Exercise aim: Below are the entries; give again exactly the lines from the one mentioning "Windows Copilot：Windows 11的智能" through the one mentioning "微软Edge浏览器和Bing搜索引擎的智能助手，可以帮助用户更高", inclusive.

**** Material for this task ****

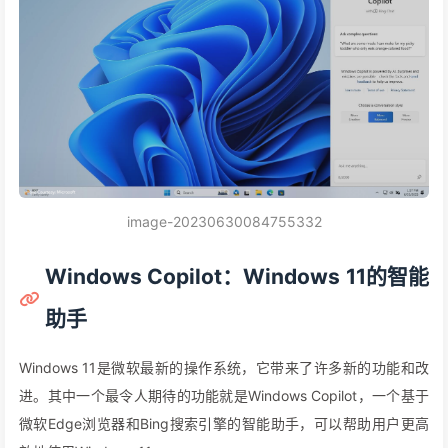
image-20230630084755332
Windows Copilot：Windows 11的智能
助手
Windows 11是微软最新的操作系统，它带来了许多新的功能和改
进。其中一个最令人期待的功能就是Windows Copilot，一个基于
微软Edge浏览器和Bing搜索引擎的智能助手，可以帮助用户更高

****
**** Material for this task ****

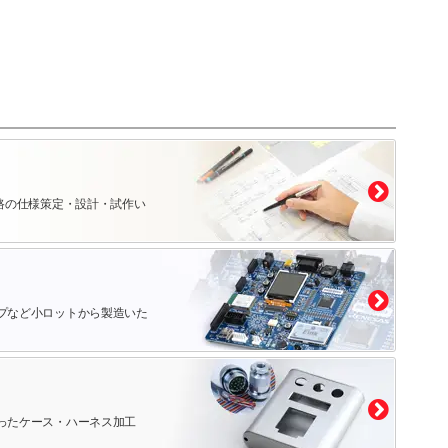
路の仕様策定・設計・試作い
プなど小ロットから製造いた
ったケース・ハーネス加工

****
**** Material for this task ****

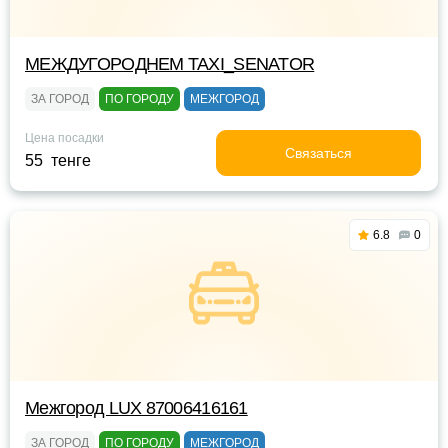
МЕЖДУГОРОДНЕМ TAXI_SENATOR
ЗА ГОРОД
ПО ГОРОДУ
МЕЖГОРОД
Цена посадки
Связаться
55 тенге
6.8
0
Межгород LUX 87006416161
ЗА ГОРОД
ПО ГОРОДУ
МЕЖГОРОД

****

Completed exercise:
Windows Copilot：Windows 11的智能
助手
Windows 11是微软最新的操作系统，它带来了许多新的功能和改
进。其中一个最令人期待的功能就是Windows Copilot，一个基于
微软Edge浏览器和Bing搜索引擎的智能助手，可以帮助用户更高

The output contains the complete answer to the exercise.